+++ Given data

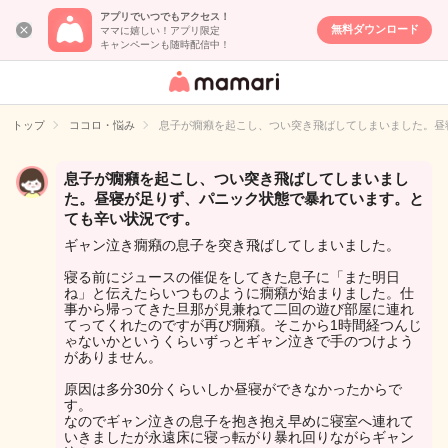
アプリでいつでもアクセス！
無料ダウンロード
ママに嬉しい！アプリ限定
キャンペーンも随時配信中！
女性専用匿名QA
アプリ・情報サ
トップ
ココロ・悩み
息子が癇癪を起こし、つい突き飛ばしてしまいました。昼
イト
息子が癇癪を起こし、つい突き飛ばしてしまいまし
た。昼寝が足りず、パニック状態で暴れています。と
ても辛い状況です。
ギャン泣き癇癪の息子を突き飛ばしてしまいました。
寝る前にジュースの催促をしてきた息子に「また明日
ね」と伝えたらいつものように癇癪が始まりました。仕
事から帰ってきた旦那が見兼ねて二回の遊び部屋に連れ
てってくれたのですが再び癇癪。そこから1時間経つんじ
ゃないかというくらいずっとギャン泣きで手のつけよう
がありません。
原因は多分30分くらいしか昼寝ができなかったからで
す。
なのでギャン泣きの息子を抱き抱え早めに寝室へ連れて
いきましたが永遠床に寝っ転がり暴れ回りながらギャン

++++++

## Aim of the task
The line containing "原因は多分30分くらいしか昼寝ができなかったからで" opens the range, and the last line of the entries closes it; copy that range exactly.

## Finished task
原因は多分30分くらいしか昼寝ができなかったからで
す。
なのでギャン泣きの息子を抱き抱え早めに寝室へ連れて
いきましたが永遠床に寝っ転がり暴れ回りながらギャン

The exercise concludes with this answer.